La délocalisation du CNDP n'est pas une mesure d'ostracisme ou une punition que nous infligerions à des fonctionnaires ou à un organisme. Nous sommes contents du travail accompli.

Le service public continuera, l'édition continuera, le travail continuera. Simplement, cela se fera dans des conditions nouvelles.

Je le répète, je suis convaincu qu'en agissant ainsi, nous faisons de la bonne gestion, nous nous inscrivons dans une ligne politique qui nous paraît logique.

Nous permettrons au CNDP de continuer son action, qui est efficace et conforme au service public que nous attendons de lui.

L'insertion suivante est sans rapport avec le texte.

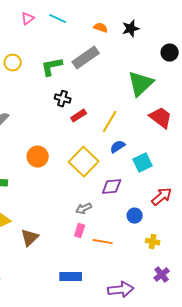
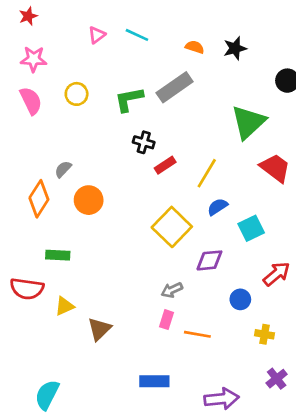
orange circle: (38, 157) -> (89, 200), moved

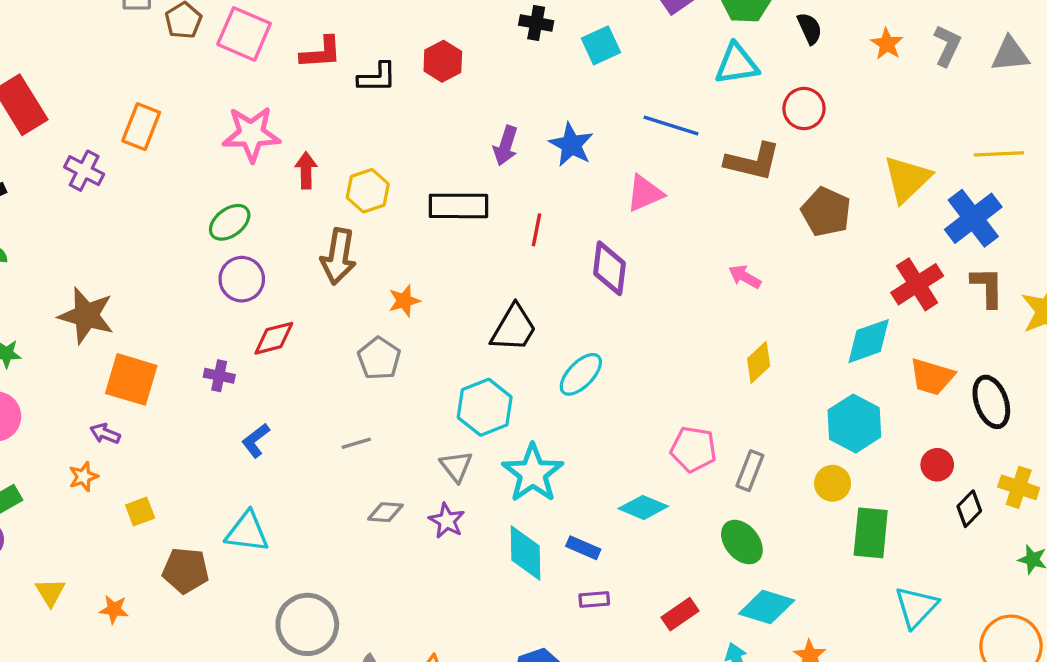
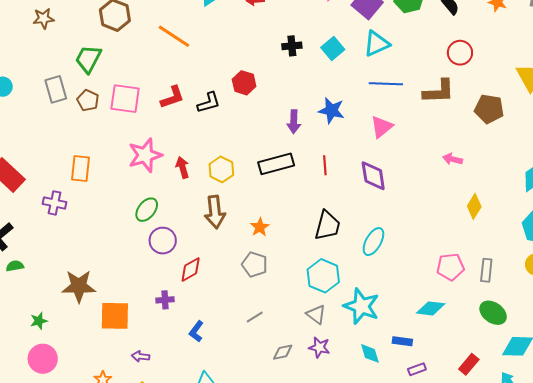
cyan triangle: (737, 64) -> (377, 44), moved
purple arrow: (105, 434) -> (141, 356), moved
cyan diamond: (525, 553) -> (370, 353), size x0.7

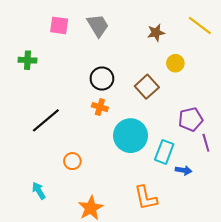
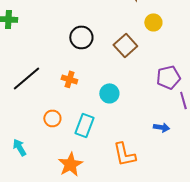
orange cross: (100, 107) -> (69, 79), moved
cyan circle: (131, 136) -> (109, 93), size x0.6
cyan rectangle: (164, 152) -> (84, 125), moved

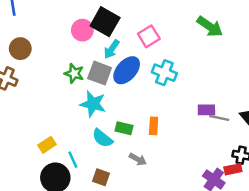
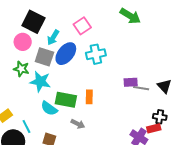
black square: (105, 22) -> (33, 22), moved
pink circle: (82, 30) -> (23, 42), moved
green star: (74, 73) -> (21, 69), moved
cyan cross: (164, 73) -> (96, 54), turned -30
green rectangle: (124, 128) -> (66, 100), size x1.5

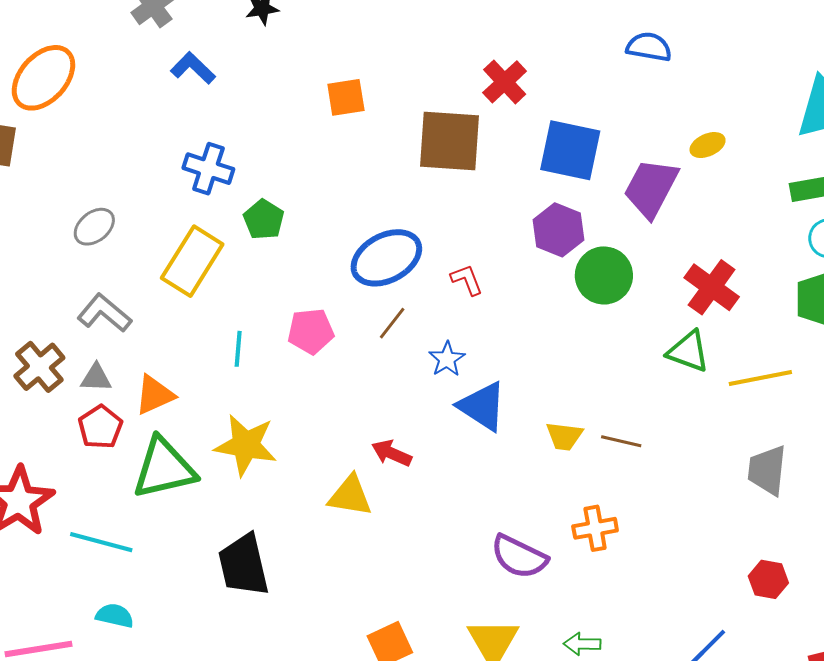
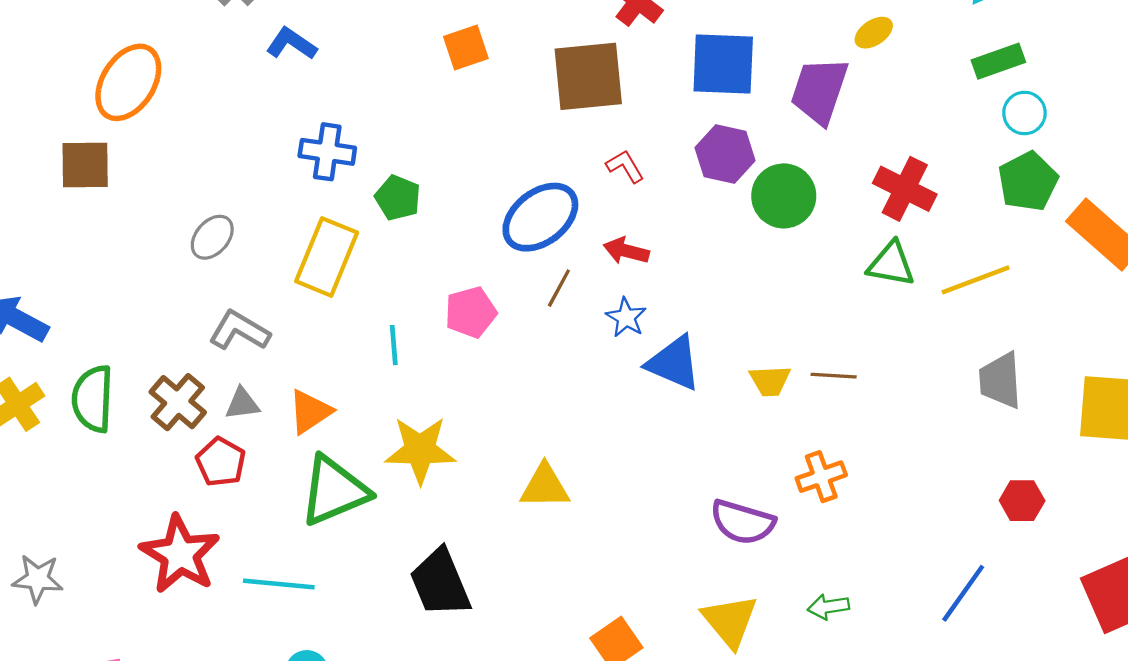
red L-shape: (467, 280) -> (625, 166), moved
red pentagon: (100, 427) -> (221, 462), moved
red arrow: (392, 453) -> (626, 251), moved

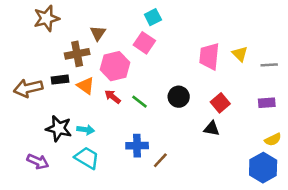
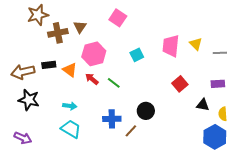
cyan square: (153, 17) -> (137, 55), moved
pink square: (144, 43) -> (118, 18), moved
brown cross: (77, 54) -> (58, 33), moved
black circle: (179, 97) -> (146, 111), moved
black star: (59, 128) -> (29, 100), moved
black triangle: (212, 128) -> (203, 105), moved
yellow semicircle: (273, 140) -> (223, 114), turned 112
purple arrow: (38, 162) -> (23, 138), moved

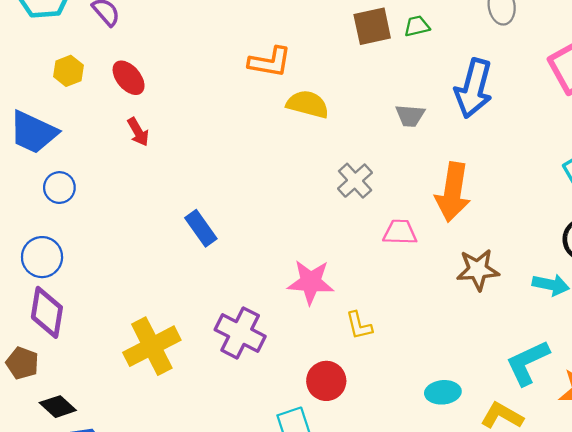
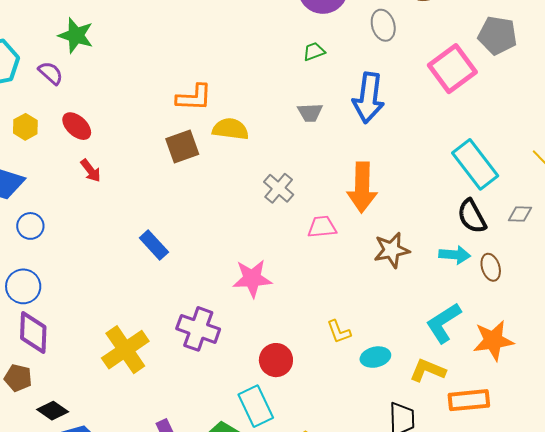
brown square: (372, 26) -> (182, 146), moved
gray trapezoid: (410, 116) -> (310, 113), moved
yellow L-shape: (359, 325) -> (339, 332), moved

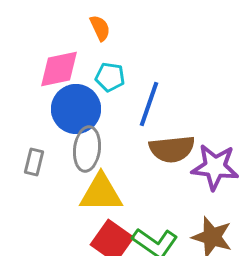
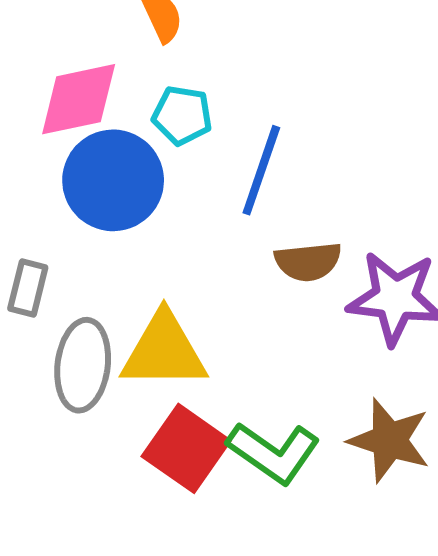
gray ellipse: (87, 149) -> (83, 365), moved
brown semicircle: (172, 149) -> (308, 262), size x0.7

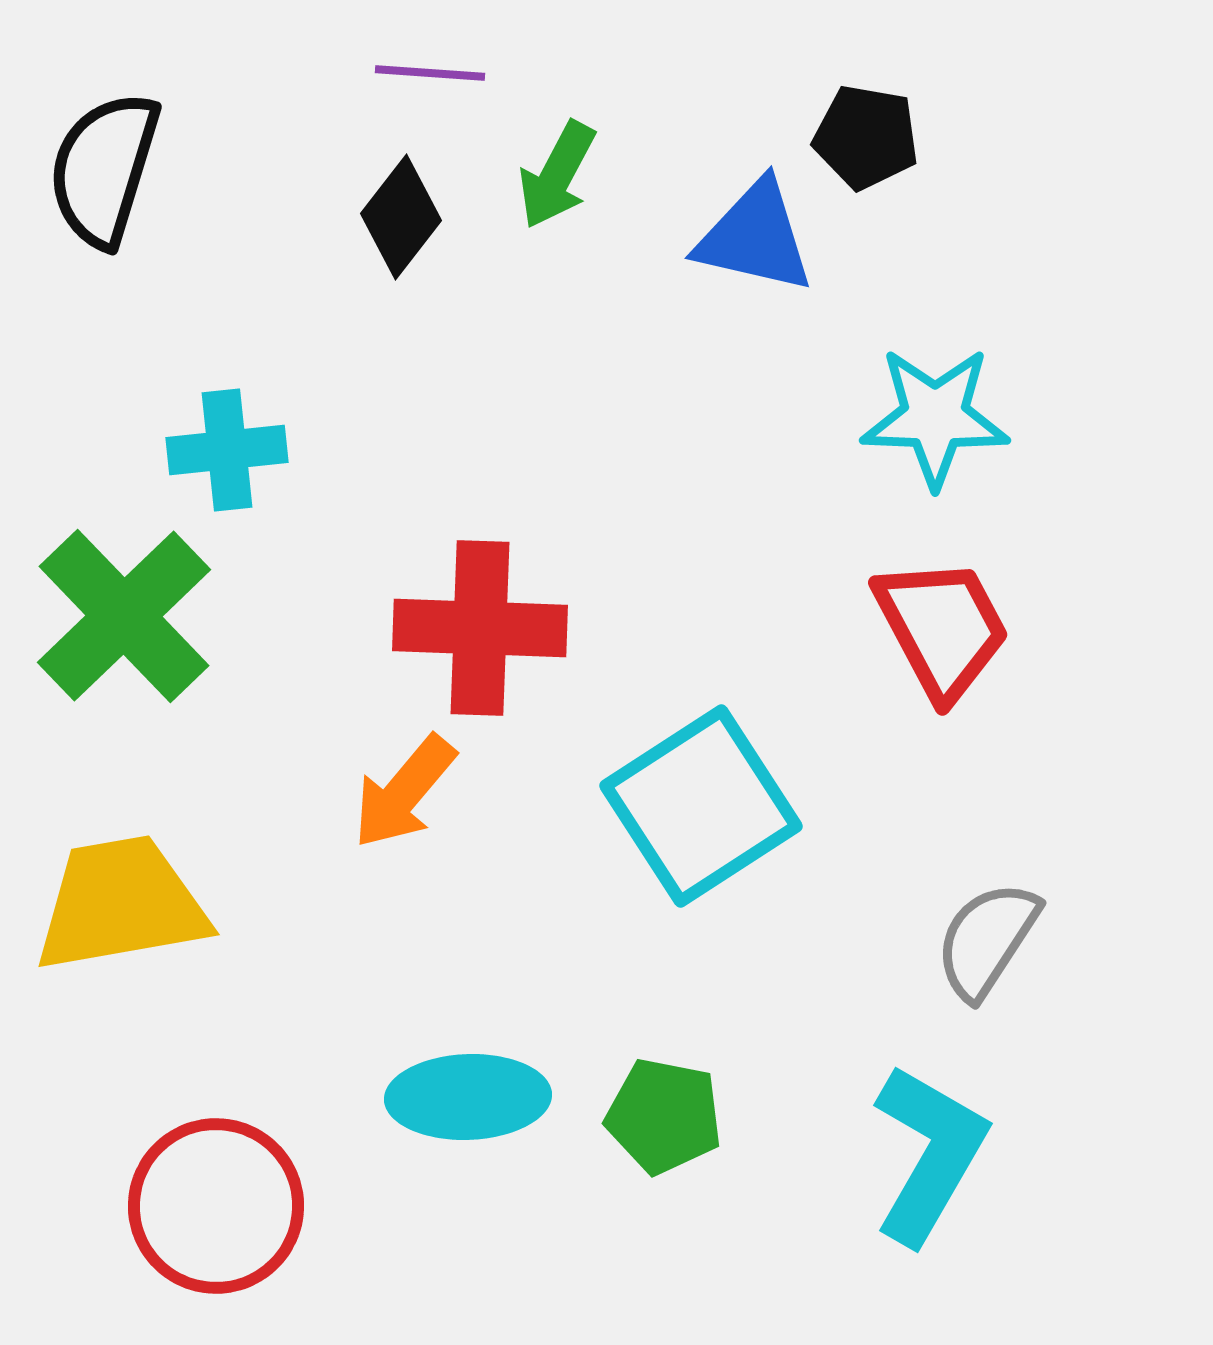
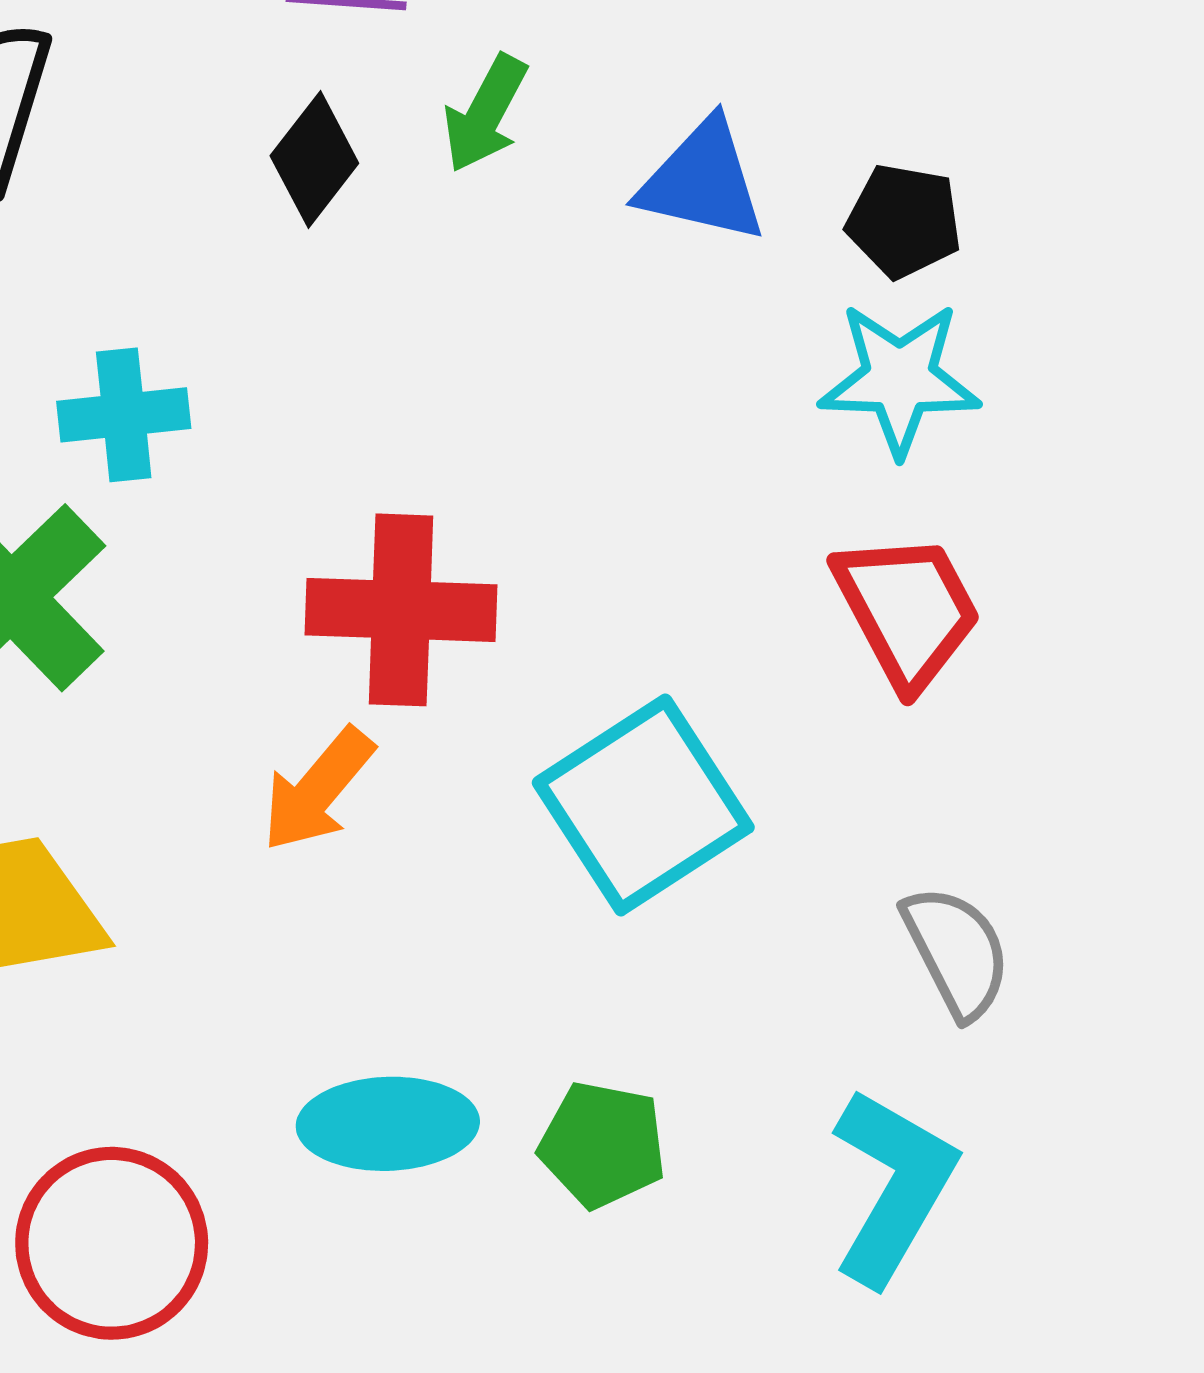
black pentagon: (866, 137) -> (904, 221), moved
gray semicircle: (987, 940) -> (957, 952), turned 120

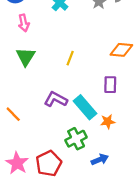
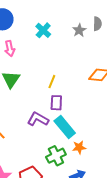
purple rectangle: (110, 85) -> (56, 103), moved
orange star: (108, 122) -> (79, 147), moved

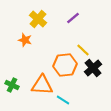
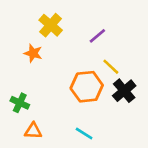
purple line: (73, 18) -> (97, 36), moved
green cross: (12, 85) -> (20, 103), moved
orange triangle: (42, 85) -> (33, 131), moved, size x0.6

Bien entendu, nous ferons en sorte que les personnels puissent vivre cette transition dans les meilleures conditions possible.

M. le président. La parole est à Mme Hélène Luc.

Mme Hélène Luc. Je persiste à dire, monsieur le ministre, que l'annonce - pour le moment, il s'agit non pas d'une décision définitive, mais d'une annonce - faite en décembre 2002 a un caractère brusque, d'autant qu'il s'agit là de la troisième tentative et qu'il faut réfléchir aux causes des deux précédents échecs.

Je vous remercie par ailleurs d'organiser cette table ronde.

Je vous en remercie d'autant plus volontiers que je me souviens de la tentative de délocalisation de l'Ecole vétérinaire de Maisons-Alfort.

M. Xavier Darcos, ministre délégué. Ce n'était pas la même chose !

Mme Hélène Luc. Au début, le ministre concerné ne comprenait pas notre point de vue. Puis, après les discussions, il s'est rendu compte - ce n'était pas évident au départ - de l'intérêt qu'il y avait à maintenir cette école dans la région parisienne. Je vois des ressemblances entre ces deux situations.

Monsieur le ministre, je suppose que vous ne pouvez pas rester insensible à mes arguments. Je les défends avec conviction, car ils sont de qualité et conformes aux intérêts des maîtres et des élèves.

Si vous ne les entendiez pas, vous persisteriez dans votre politique non pas de décentralisation, mais de délocalisation, de démantèlement de l'éducation nationale.

En effet, je vous l'ai dit et je le redis, il est clair qu'à côté de ce Futuroscope et du CNED, il faut un CRDP très fort auquel il faut donner plus de moyens.

Les collèges, je les connais bien puisque je suis membre du conseil d'administration de l'un d'entre eux. Je sais que l'outil documentaire est très utilisé et doit se développer, et qu'il ne faut donc pas remettre en cause l'existence du CNDP.

J'espère que les 540 employés de cet organisme ne feront pas partie des 130 000 membres du personnel de l'éducation nationale dont vous voulez décentraliser les postes pour les mettre à la disposition des régions, des départements et des communes. J'ai manifesté avec eux les 27 février et 18 mars : ils ont conscience du fait que ce transfert casserait le service public de l'éducation nationale.

Je vous demande vraiment de ne pas participer à la démolition de cet établissement qui existe depuis si longtemps et qui joue un très grand rôle dans notre éducation nationale.